Parallelle bladnerven vindt plaats innatuur vrij vaak en is een belangrijk kenmerk van de classificatie van planten. Voor welke organismen het kenmerkend is en wat zijn de kenmerken ervan, zullen we in ons artikel van vandaag bespreken.
Wat is nerven
Het blad is het belangrijkste orgaan van een plant die presteertvitale functies. Allereerst is dit de implementatie van het proces van transpiratie en fotosynthese. De stoffen die hierbij gevormd worden, verplaatsen zich langs een speciaal bladsysteem. Het is een verzameling elementen van geleidend weefsel of, eenvoudiger gezegd, aders. Ze kunnen in een andere volgorde worden gerangschikt. De aard van hun locatie wordt nerven genoemd.
Venation types
Er zijn drie hoofdtypen nerven.Het is mesh, gebogen en parallel. Bovendien is er in de natuur een duidelijke relatie tussen de vorm van de bladschijf en de aard van de locatie van de nerven. Laten we eens kijken naar deze afhankelijkheid van het voorbeeld van verschillende veelvoorkomende planten. De vingervormige bladeren van de esdoorn hebben bijvoorbeeld een reticulaire venatie, waarin de belangrijkste vaatvezelbundel duidelijk wordt onderscheiden. Aders van de tweede en derde orde strekken zich ervan uit. Dezelfde opstelling is typisch voor kersen, perziken, rozenbottels, sojabonen, bonen, aardappelen, tomaten, kool en vele andere tweezaadlobbige planten. Bladeren met een lineaire vorm hebben een andere structuur van het geleidingssysteem. Als de hoofdnerf niet opvalt en de naburige vanaf een punt in bogen vanaf de basis van het blad vertrekken en vervolgens aan de top verbinden, dan is dit een voorbeeld van het tweede type. Het is bijvoorbeeld typisch voor lelietje-van-dalen en weegbree. Parallelle venatie wordt ook gevonden in lineaire bladeren.
Parallelle bladnerven
Al uit de naam is duidelijk dat de aderen er in zittende bladeren zijn parallel aan elkaar. Ze rennen er vanaf de rand van de plaat langs. Parallelle venatie is een kenmerkend kenmerk van eenzaadlobbige planten. Deze omvatten veel vertegenwoordigers van de families van granen, uien en liliaceae. De rand van hun bladmessen is niet ingesneden, maar absoluut vlak, waardoor de nerven parallel kunnen worden gerangschikt.
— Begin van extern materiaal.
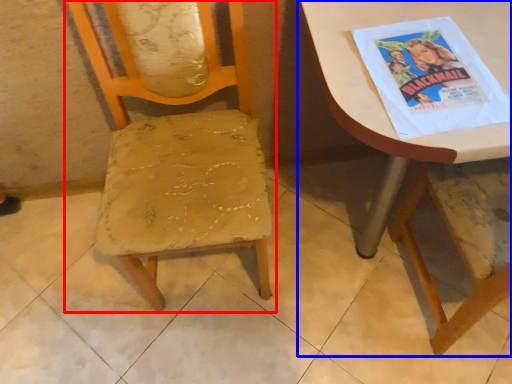 Question: Which of the following is the farthest to the observer, chair (highlighted by a red box) or table (highlighted by a blue box)?

Choices:
 (A) chair
 (B) table

Answer: (B) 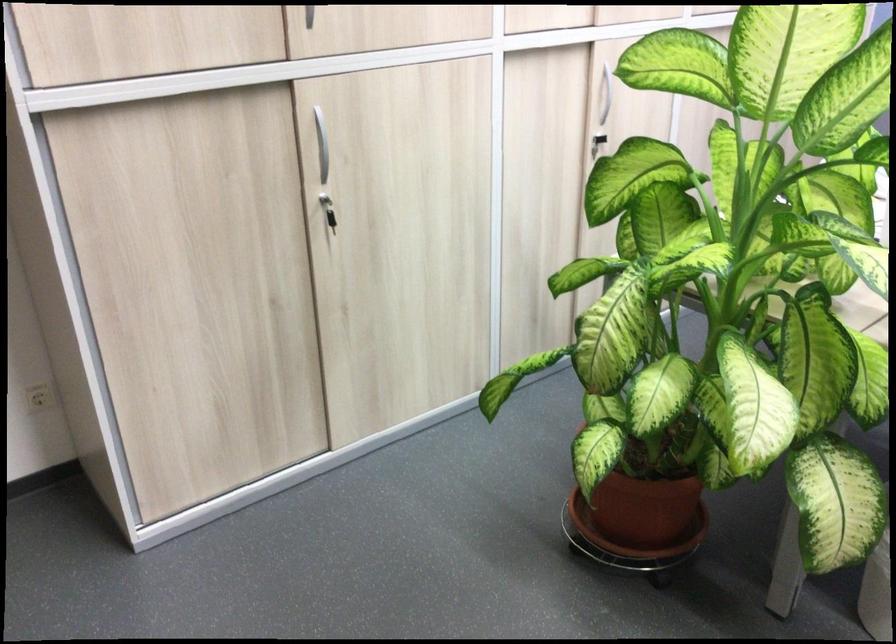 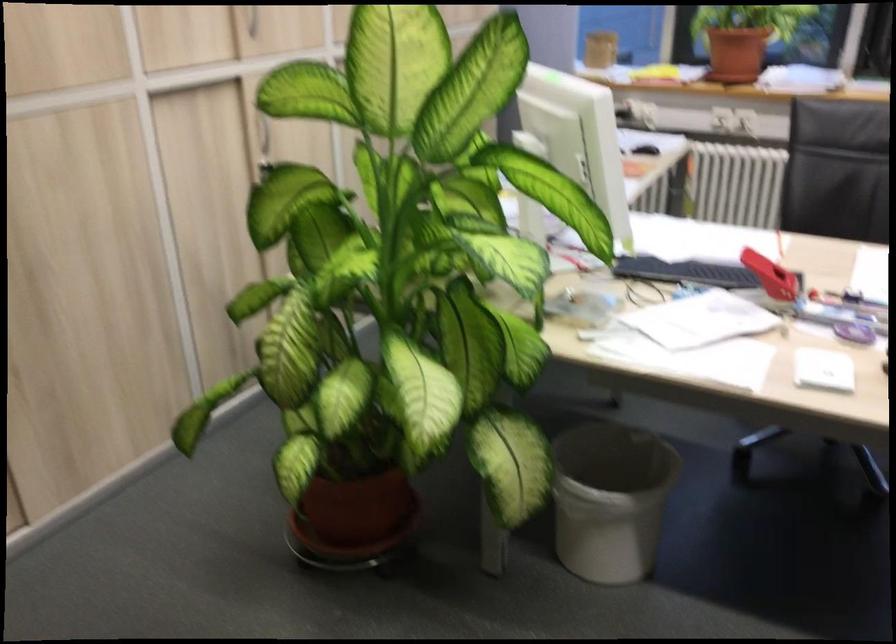 Which direction would the cameraman need to move to produce the second image?

The cameraman walked toward right, backward. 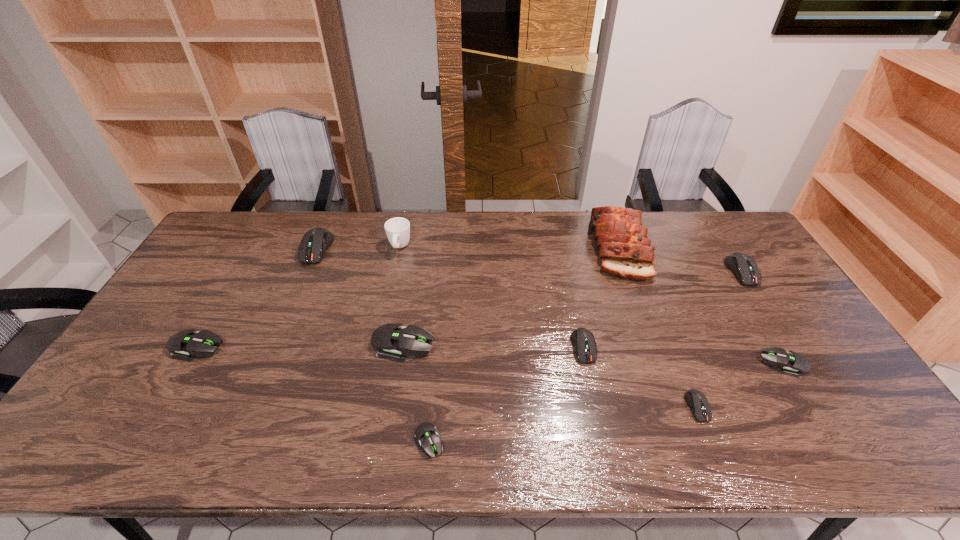 Select which object appears as the second closest to the nearest dark computer equipment. Please provide its 2D coordinates. Your answer should be formatted as a tuple, i.e. [(x, y)], where the tuple contains the x and y coordinates of a point satisfying the conditions above.

[(583, 340)]

Where is `the fifth closest object to the second dark computer equipment from left to right`? the fifth closest object to the second dark computer equipment from left to right is located at coordinates (793, 364).

Locate an element on the screen. computer mouse that is the third nearest to the biggest gray computer mouse is located at coordinates (583, 340).

Locate which computer mouse ranks seventh in proximity to the tallest computer mouse. Please provide its 2D coordinates. Your answer should be formatted as a tuple, i.e. [(x, y)], where the tuple contains the x and y coordinates of a point satisfying the conditions above.

[(745, 269)]

The image size is (960, 540). Identify the location of the closest dark computer equipment to the cup. pos(315,242).

You are a GUI agent. You are given a task and a screenshot of the screen. Output one action in this format:
    pyautogui.click(x=<x>, y=<y>)
    Task: Click on the dark computer equipment that stands as the fourth closest to the rightmost gray computer mouse
    The image size is (960, 540).
    Given the screenshot: What is the action you would take?
    pyautogui.click(x=315, y=242)

Where is `gray computer mouse that is the second closest one to the cup`? Image resolution: width=960 pixels, height=540 pixels. gray computer mouse that is the second closest one to the cup is located at coordinates (192, 343).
Planten met parallelle nerven
Naast parallelle nerven voor eenzaadlobbigenPlanten worden gekenmerkt door de aanwezigheid van een embryo met één zaadlob, een vezelachtig wortelsysteem, de afwezigheid van cambium in het stengelweefsel en vaginale bladeren. Onder de vertegenwoordigers van deze systematische eenheid worden meestal kruiden gevonden, minder vaak struiken.
Van bijzonder economisch belang zijn onder hengranen of bluegrass-planten. Maïs, tarwe, rogge, gerst, rijst zijn bekende graangewassen. Tarwegras, bluegrass, timothy en vuur zijn typische steppeplanten die perfect zijn aangepast aan de omstandigheden van koude winters met weinig sneeuw en hete, droge zomers. Er zijn veel waardevolle voedergewassen onder de granen.
Liliaceae die waardevol zijnsier- en hagelplanten; vertegenwoordigers met parallelle nerven worden ook gevonden. Ze hebben een belangrijke ondergrondse wijziging van de shoot - de lamp. Met behulp hiervan planten deze planten zich vegetatief voort en verdragen ze droge en ijzige periodes.
Uien zijn ook wijdverspreid in de natuur. Meestal groeien ze in weilanden en open plekken in het bos. Door de aanwezigheid van bollen kunnen ze ook bestaan in de omstandigheden van steppen, savannes en woestijnen.
Parallelle nerven is dus typerend voorvertegenwoordigers van de eenzaadlobbige klasse. Dit type opstelling van geleidende bladelementen wordt weergegeven door vaatvezelbundels, die zich langs de plaat met lineaire bladeren bevinden.